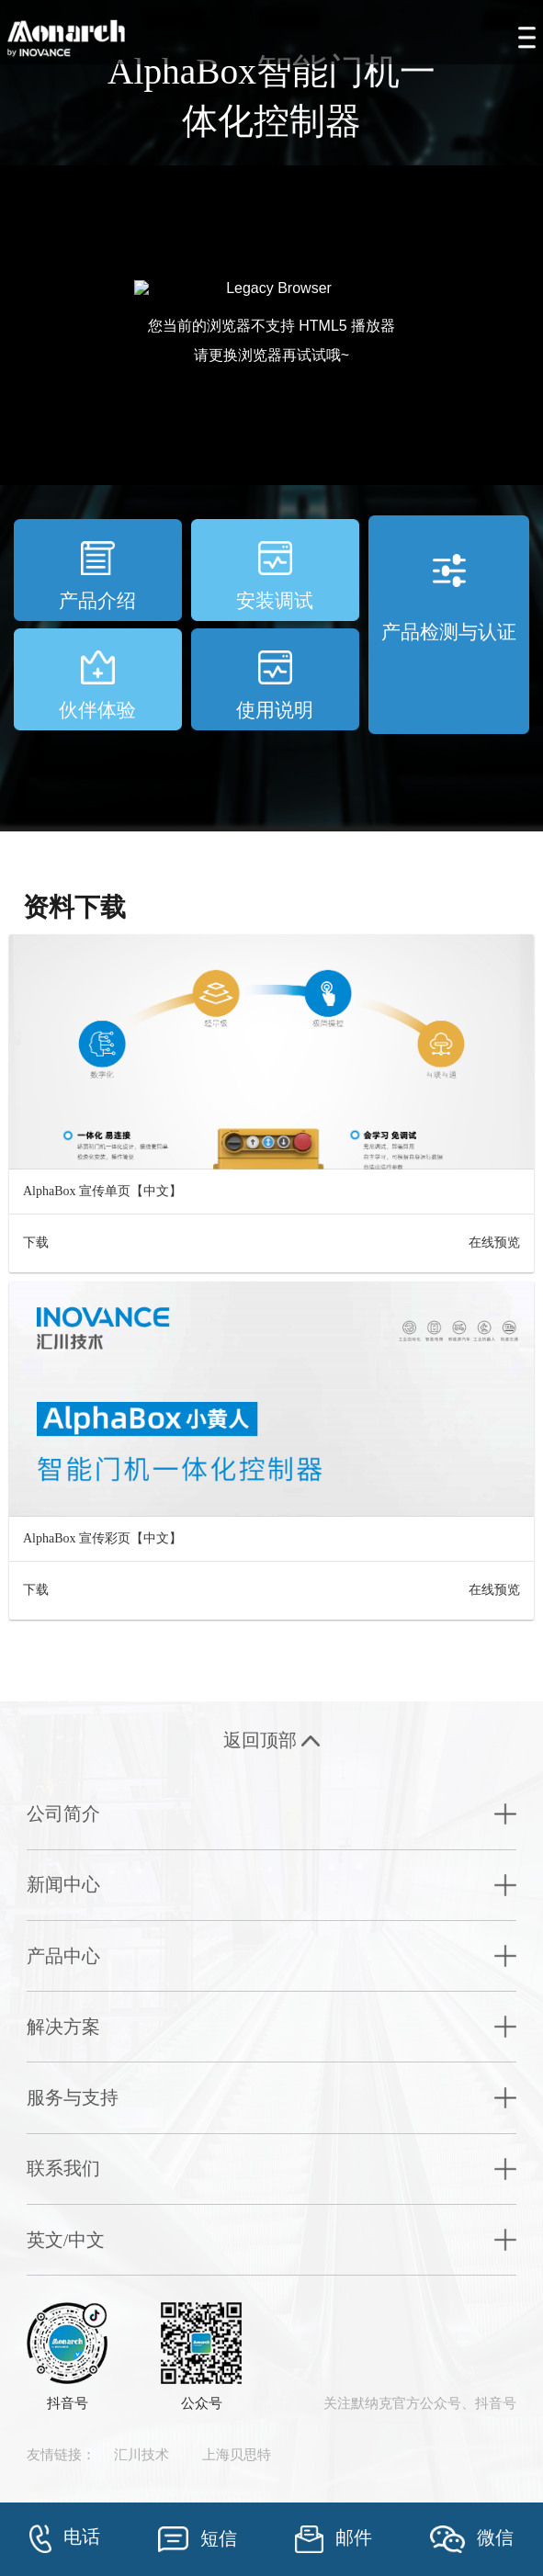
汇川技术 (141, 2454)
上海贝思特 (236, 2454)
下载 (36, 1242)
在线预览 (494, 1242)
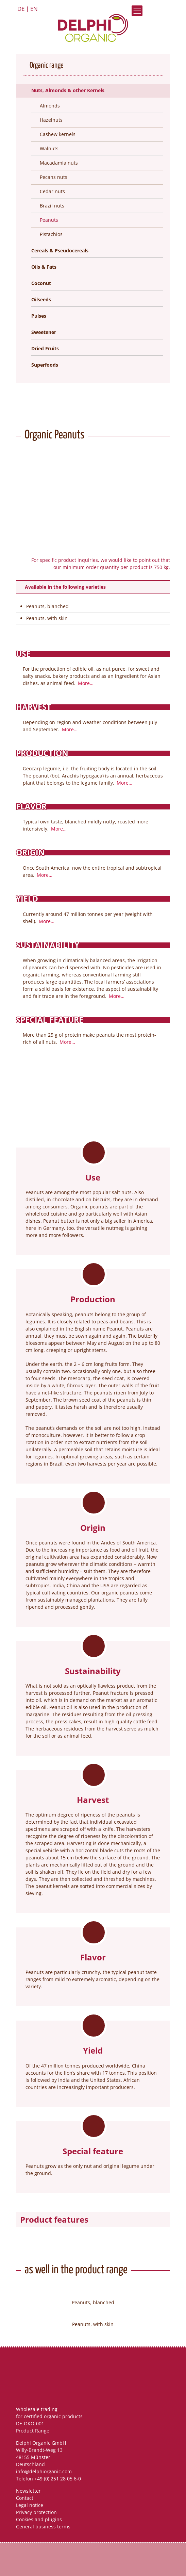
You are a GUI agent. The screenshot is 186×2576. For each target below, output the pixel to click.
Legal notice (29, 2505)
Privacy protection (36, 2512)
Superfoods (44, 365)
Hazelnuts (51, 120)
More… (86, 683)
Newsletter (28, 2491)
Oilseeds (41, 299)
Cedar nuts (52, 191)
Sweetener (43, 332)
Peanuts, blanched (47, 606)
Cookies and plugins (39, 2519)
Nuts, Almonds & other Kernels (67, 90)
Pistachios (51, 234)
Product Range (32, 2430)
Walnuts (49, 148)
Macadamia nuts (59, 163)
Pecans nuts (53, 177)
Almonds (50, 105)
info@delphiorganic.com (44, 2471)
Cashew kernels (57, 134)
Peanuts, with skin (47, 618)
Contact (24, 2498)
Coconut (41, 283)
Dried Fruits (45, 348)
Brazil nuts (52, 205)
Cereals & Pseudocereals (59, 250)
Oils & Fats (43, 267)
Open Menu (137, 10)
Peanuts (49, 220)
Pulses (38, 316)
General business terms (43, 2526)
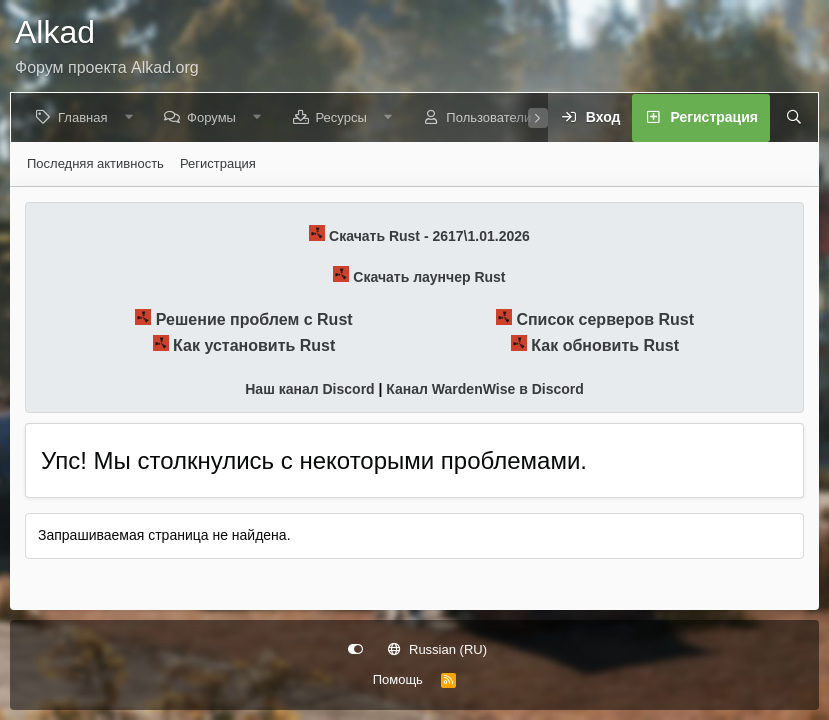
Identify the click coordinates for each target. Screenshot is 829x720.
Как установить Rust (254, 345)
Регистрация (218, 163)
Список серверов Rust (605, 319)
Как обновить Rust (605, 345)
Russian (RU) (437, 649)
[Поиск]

┄┄┄┄┄┄┄┄┄┄┄┄┄┄┄┄┄┄┄┄

◆ Assigned task
Each line of the listing is to be retyped exactly, and its pictures are to be dropped.

◆ Response area
汇川技术 (141, 2454)
上海贝思特 (236, 2454)
下载 (36, 1242)
在线预览 (494, 1242)
You are a GUI agent. The screenshot is 186×2576. For each target below, output the pixel to click.
Legal notice (29, 2505)
Privacy protection (36, 2512)
Superfoods (44, 365)
Hazelnuts (51, 120)
More… (86, 683)
Newsletter (28, 2491)
Oilseeds (41, 299)
Cedar nuts (52, 191)
Sweetener (43, 332)
Peanuts, blanched (47, 606)
Cookies and plugins (39, 2519)
Nuts, Almonds & other Kernels (67, 90)
Pistachios (51, 234)
Product Range (32, 2430)
Walnuts (49, 148)
Macadamia nuts (59, 163)
Pecans nuts (53, 177)
Almonds (50, 105)
info@delphiorganic.com (44, 2471)
Cashew kernels (57, 134)
Peanuts, with skin (47, 618)
Contact (24, 2498)
Coconut (41, 283)
Dried Fruits (45, 348)
Brazil nuts (52, 205)
Cereals & Pseudocereals (59, 250)
Oils & Fats (43, 267)
Open Menu (137, 10)
Peanuts (49, 220)
Pulses (38, 316)
General business terms (43, 2526)
Identify the click coordinates for each target. Screenshot is 829x720.
Как установить Rust (254, 345)
Регистрация (218, 163)
Список серверов Rust (605, 319)
Как обновить Rust (605, 345)
Russian (RU) (437, 649)
[Поиск]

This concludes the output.